Dass eine antibiotische Therapie die Mortalität der Pneumonie verringert, steht außer Streit. Eine ambulant erworbene Pneumonie (Community-acquired Pneumonia – CAP) in der niedergelassenen Praxis frühzeitig zu erkennen und die richtige Therapiewahl zu treffen ist allerdings nicht immer einfach. Mit Prim. Univ.-Prof. Dr. Otto Burghuber, Otto-Wagner-Spital Wien, Univ.-Prof. DDr. Wolfgang Graninger, Medizinische Universität Wien, Univ.-Prof. Dr. Florian Thalhammer, Medizinische Universität Wien, und Prof. Dr. Tobias Welte, Medizinische Hochschule Hannover, Vorsitzender des CAPNETZ-Stiftungsrats (Kompetenznetz Ambulant Erworbene Pneumonie), widmete sich eine Expertenrunde der Frage nach dem optimalen diagnostischen und therapeutischen Vorgehen im ambulanten Bereich. “Die Pneumonie ist eine gefährliche Erkrankung und wir müssen rechtzeitig entscheiden, wer zu Hause behandelt werden kann, und wer eine stationäre Behandlung benötigt”, sagte Graninger.

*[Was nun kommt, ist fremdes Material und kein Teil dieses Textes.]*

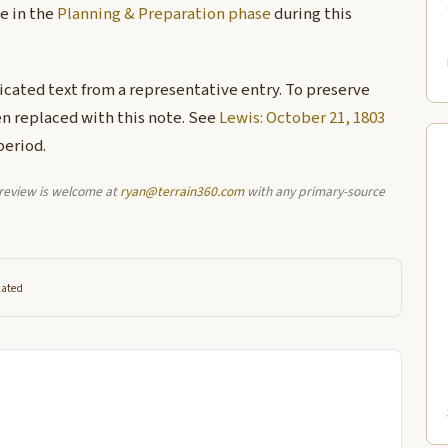
e in the
Planning & Preparation phase
during this
licated text from a representative entry. To preserve
en replaced with this note. See
Lewis: October 21, 1803
period.
l review is welcome at
ryan@terrain360.com
with any primary-source
lated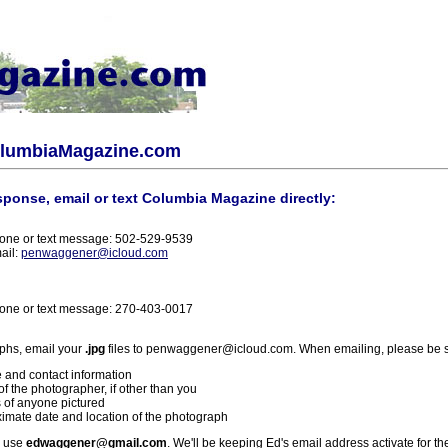
olumbiaMagazine.com
sponse, email or text Columbia Magazine directly:
one or text message: 502-529-9539
ail:
penwaggener@icloud.com
one or text message: 270-403-0017
phs, email your
.jpg
files to penwaggener@icloud.com. When emailing, please be s
 and contact information
f the photographer, if other than you
 of anyone pictured
imate date and location of the photograph
l use
edwaggener@gmail.com
. We'll be keeping Ed's email address activate for th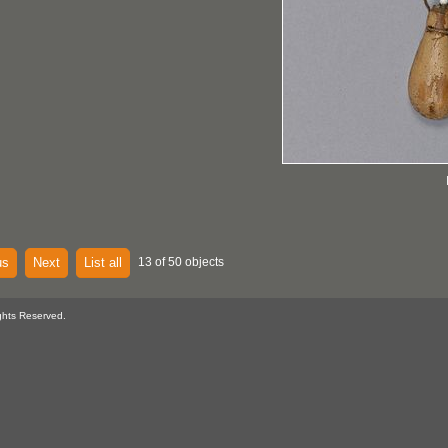
us
Next
List all
13 of 50 objects
ghts Reserved.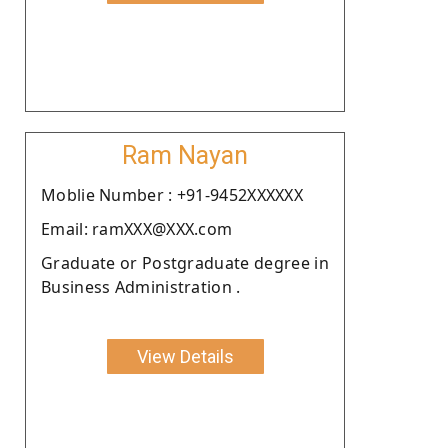
Ram Nayan
Moblie Number : +91-9452XXXXXX
Email: ramXXX@XXX.com
Graduate or Postgraduate degree in
Business Administration .
View Details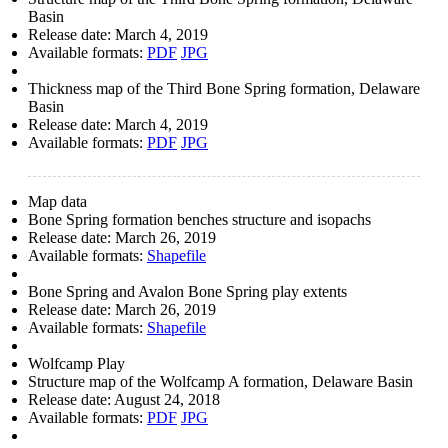
Basin
Release date:
March 4, 2019
Available formats:
PDF
JPG
Thickness map of the Third Bone Spring formation, Delaware
Basin
Release date:
March 4, 2019
Available formats:
PDF
JPG
Map data
Bone Spring formation benches structure and isopachs
Release date:
March 26, 2019
Available formats:
Shapefile
Bone Spring and Avalon Bone Spring play extents
Release date:
March 26, 2019
Available formats:
Shapefile
Wolfcamp Play
Structure map of the Wolfcamp A formation, Delaware Basin
Release date:
August 24, 2018
Available formats:
PDF
JPG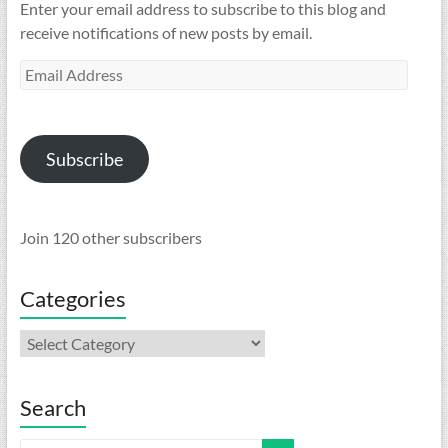
Enter your email address to subscribe to this blog and
receive notifications of new posts by email.
Email
Address
Subscribe
Join 120 other subscribers
Categories
Categories
Search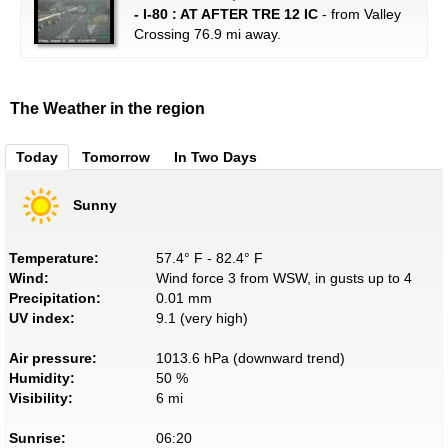
- I-80 : AT AFTER TRE 12 IC
- from Valley
Crossing 76.9 mi away.
The Weather in the region
Today
Tomorrow
In Two Days
Sunny
Temperature:
57.4° F - 82.4° F
Wind:
Wind force 3 from WSW, in gusts up to 4
Precipitation:
0.01 mm
UV index:
9.1 (very high)
Air pressure:
1013.6 hPa (downward trend)
Humidity:
50 %
Visibility:
6 mi
Sunrise:
06:20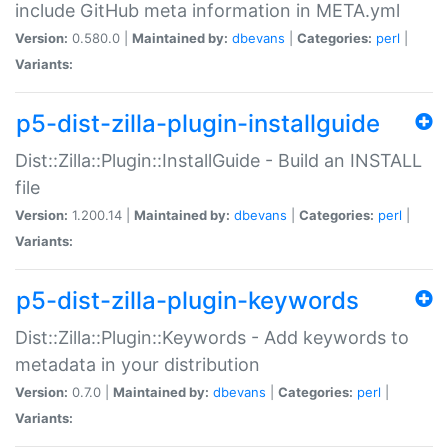
include GitHub meta information in META.yml
Version:
0.580.0 |
Maintained by:
dbevans
|
Categories:
perl
|
Variants:
p5-dist-zilla-plugin-installguide
Dist::Zilla::Plugin::InstallGuide - Build an INSTALL
file
Version:
1.200.14 |
Maintained by:
dbevans
|
Categories:
perl
|
Variants:
p5-dist-zilla-plugin-keywords
Dist::Zilla::Plugin::Keywords - Add keywords to
metadata in your distribution
Version:
0.7.0 |
Maintained by:
dbevans
|
Categories:
perl
|
Variants: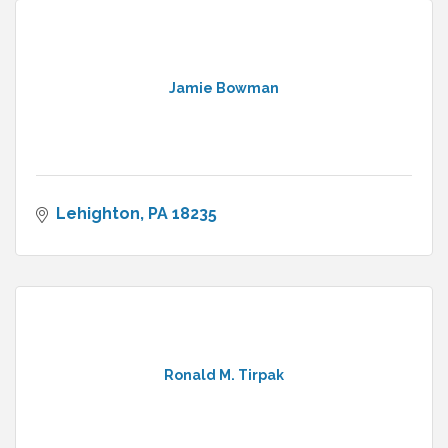
Jamie Bowman
Lehighton
PA
18235
Ronald M. Tirpak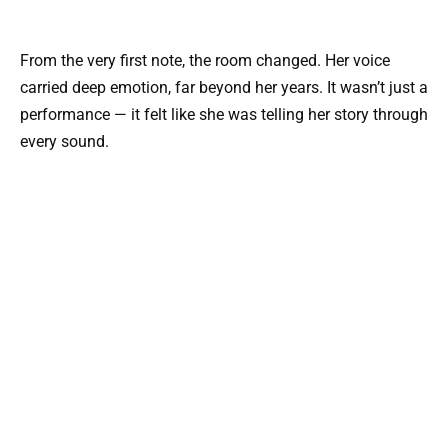
From the very first note, the room changed. Her voice
carried deep emotion, far beyond her years. It wasn’t just a
performance — it felt like she was telling her story through
every sound.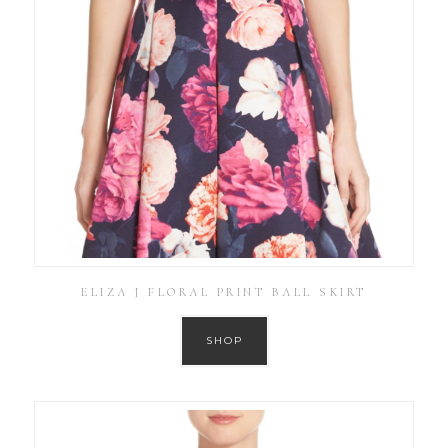
ELIZA J FLORAL PRINT BALL SKIRT
SHOP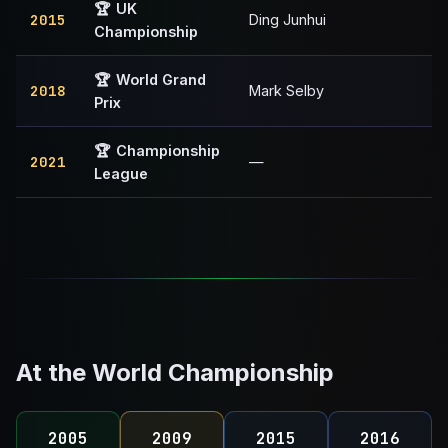
🏆
UK
2015
Ding Junhui
Championship
🏆
World Grand
2018
Mark Selby
Prix
🏆
Championship
2021
—
League
At the World Championship
2005
2009
2015
2016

Thalhammer bot in seiner nach eigenen Worten “polemischen Einführung zur Pneumonie & Mortalität” einen Überblick über die neuesten Erkenntnisse zum Management der Pneumonie und räumte mit einigen falschen Glaubenssätzen zur Wirksamkeit und dem Nebenwirkungsspektrum von Antibiotika bei Pneumonie auf.
Die American Thoracic Society fordert zur Diagnose der Pneumonie den radiologischen Nachweis eines Infiltrats. In der niedergelassenen Praxis scheitert dies jedoch, wie auch die Erregerdiagnostik, immer wieder an den fehlenden Möglichkeiten. Wann auf ein Lungenröntgen nicht verzichtet werden sollte, zeigt > Tab. 1.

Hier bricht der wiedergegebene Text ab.